“There are lots of new employees in the team, and a new operating year is about to start. How can I make the team’s goal-setting discussion efficient and inspiring? How to best bring out the expertise and strengths of each team member?”
Topic: group development discussion, managing change, managing strategy
Time required: from half an hour to an hour, requires preparation
Materials: an empty wall surface, flip chart paper, post-it notes or paper for taking notes, markers, pens, masking tape or sticky tack
Before the participants arrive, attach two flip chart papers (or even larger sheets of paper) to the wall. Leave enough space between them to later place another flip chart paper in it. Title the paper on the left side as Current state and the paper on the right as Goal. Cover the titles with paper so that you can easily reveal them later.
Tell the participants the working target, such as a new strategy or a change in process x.

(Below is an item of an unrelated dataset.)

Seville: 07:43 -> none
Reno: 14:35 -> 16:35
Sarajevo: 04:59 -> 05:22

Ask everyone to first think about the target they are working on. Encourage the participants to write down key words or draw them as pictures (if you use post-it notes > one thing per post-it note). Reserve 3–5 minutes for this. The perspectives in individual reflection are the following:
- What does the current state of things look and feel like? What is good about it? What doesn’t work or feels upsetting?

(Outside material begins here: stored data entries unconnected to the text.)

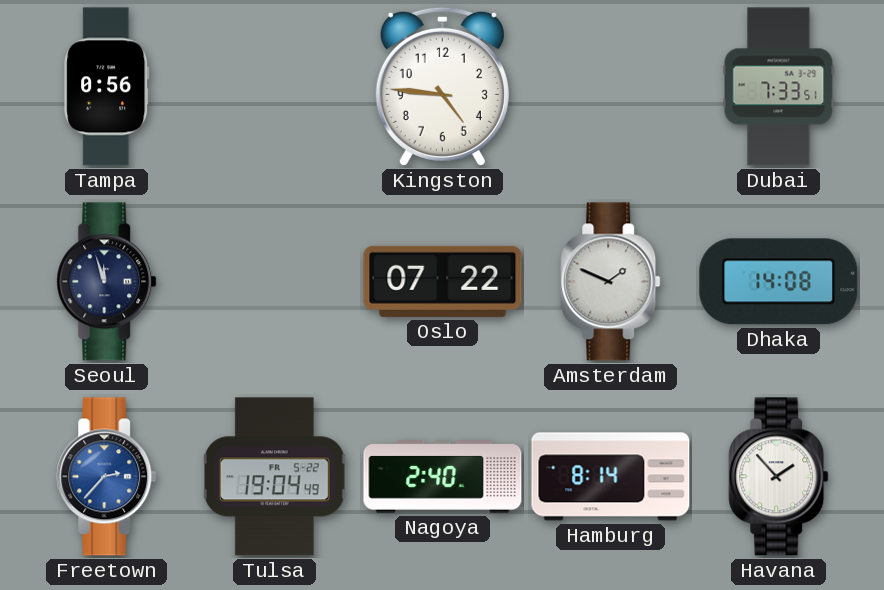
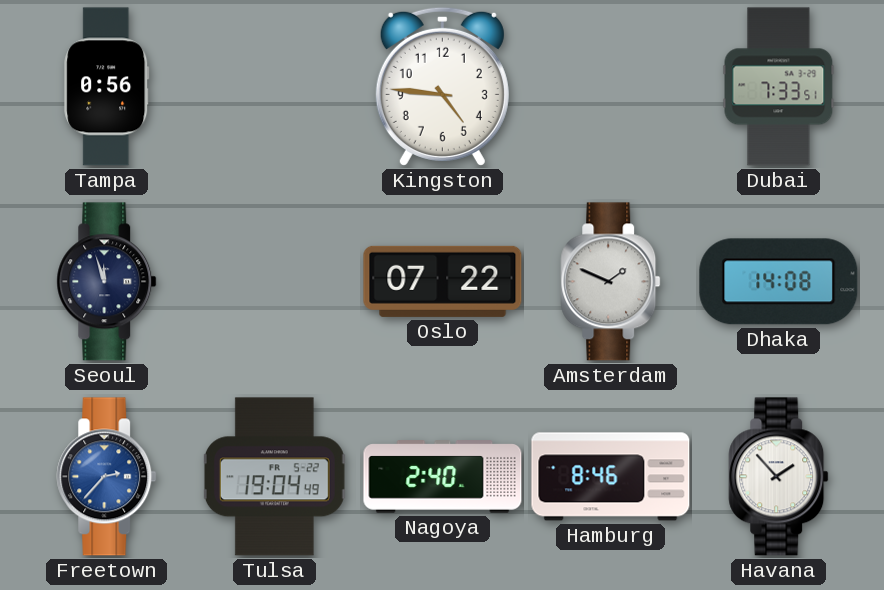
Hamburg: 8:14 -> 8:46
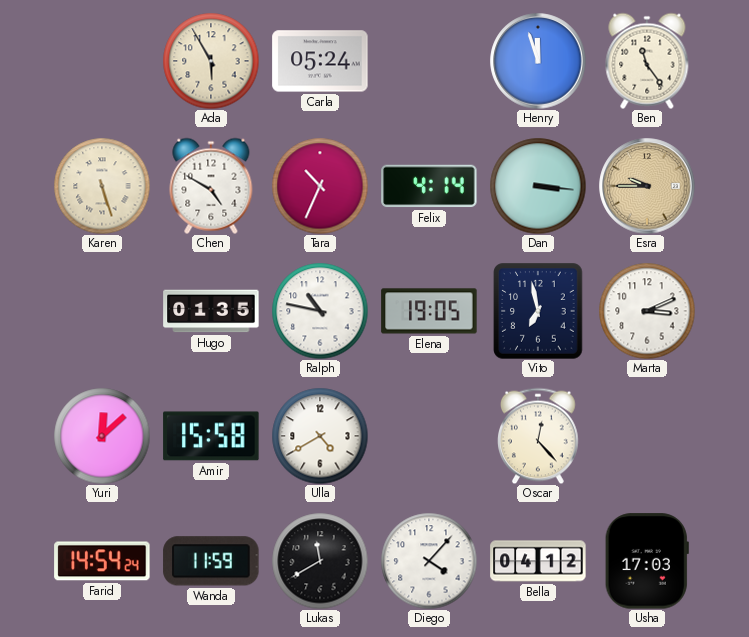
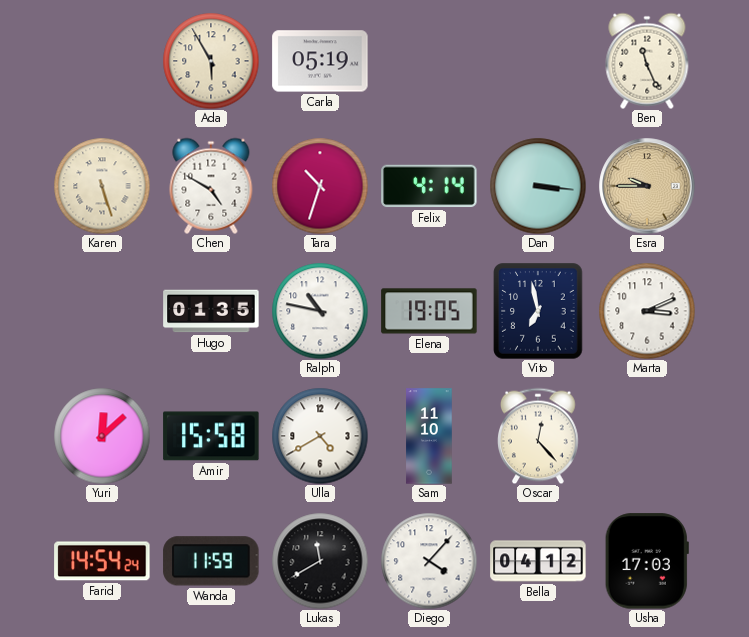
Carla: 05:24 -> 05:19
Henry: 11:57 -> none
Ben: 11:24 -> 11:26
Tara: 10:34 -> 10:33
Sam: none -> 11:10
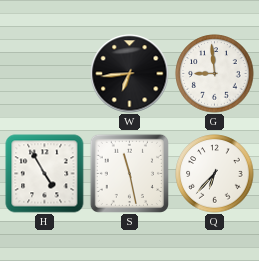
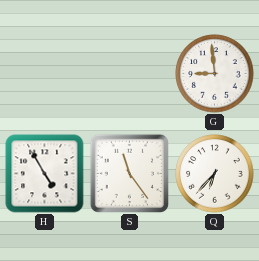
W: 6:44 -> none
S: 11:28 -> 11:24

- And what should the goal state be like?
Collect the ideas that emerged during the reflection.
- In a small group
- Reveal the titles of the flip chart papers.

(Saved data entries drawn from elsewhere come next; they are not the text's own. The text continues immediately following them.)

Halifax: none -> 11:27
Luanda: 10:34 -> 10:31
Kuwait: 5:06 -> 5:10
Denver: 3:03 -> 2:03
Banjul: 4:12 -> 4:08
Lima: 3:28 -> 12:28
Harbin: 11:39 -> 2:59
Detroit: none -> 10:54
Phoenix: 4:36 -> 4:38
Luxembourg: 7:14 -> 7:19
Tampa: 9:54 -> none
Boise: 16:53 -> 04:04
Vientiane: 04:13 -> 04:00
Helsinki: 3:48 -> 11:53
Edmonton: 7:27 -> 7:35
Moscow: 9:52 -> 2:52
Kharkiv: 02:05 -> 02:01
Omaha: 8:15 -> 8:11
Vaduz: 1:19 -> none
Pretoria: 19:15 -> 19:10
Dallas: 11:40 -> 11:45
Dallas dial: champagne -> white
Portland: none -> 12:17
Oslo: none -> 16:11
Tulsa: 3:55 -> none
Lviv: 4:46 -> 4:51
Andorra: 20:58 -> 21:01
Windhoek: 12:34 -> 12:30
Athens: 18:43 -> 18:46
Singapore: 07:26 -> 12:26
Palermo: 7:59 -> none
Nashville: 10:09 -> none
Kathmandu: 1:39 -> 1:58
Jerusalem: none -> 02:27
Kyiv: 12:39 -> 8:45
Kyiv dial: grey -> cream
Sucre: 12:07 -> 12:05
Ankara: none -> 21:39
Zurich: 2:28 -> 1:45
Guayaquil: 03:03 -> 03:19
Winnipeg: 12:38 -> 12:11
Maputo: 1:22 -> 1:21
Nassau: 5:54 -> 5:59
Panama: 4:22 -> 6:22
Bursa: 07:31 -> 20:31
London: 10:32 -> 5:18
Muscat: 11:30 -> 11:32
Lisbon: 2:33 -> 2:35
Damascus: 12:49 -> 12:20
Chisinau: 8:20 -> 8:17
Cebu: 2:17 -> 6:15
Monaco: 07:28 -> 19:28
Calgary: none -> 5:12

- If you used post-it notes, ask the participants to stick the notes wherever they want on the flip chart papers. If you used paper, ask the participants to share their reflections and write them down on the flip chart papers.
- In a large group
- Divide the group into small groups of 3–4 people. Ask each group to compile the things that came up during individual reflection.
- Follow the small group instructions above.
Add a third flip chart paper between the previous ones. Draw a mountain on it and a road over the mountain leading to the goal state. Together, think about the intermediate steps on the way from the current state to the goal. Write them down or draw them as roadside signs or directions.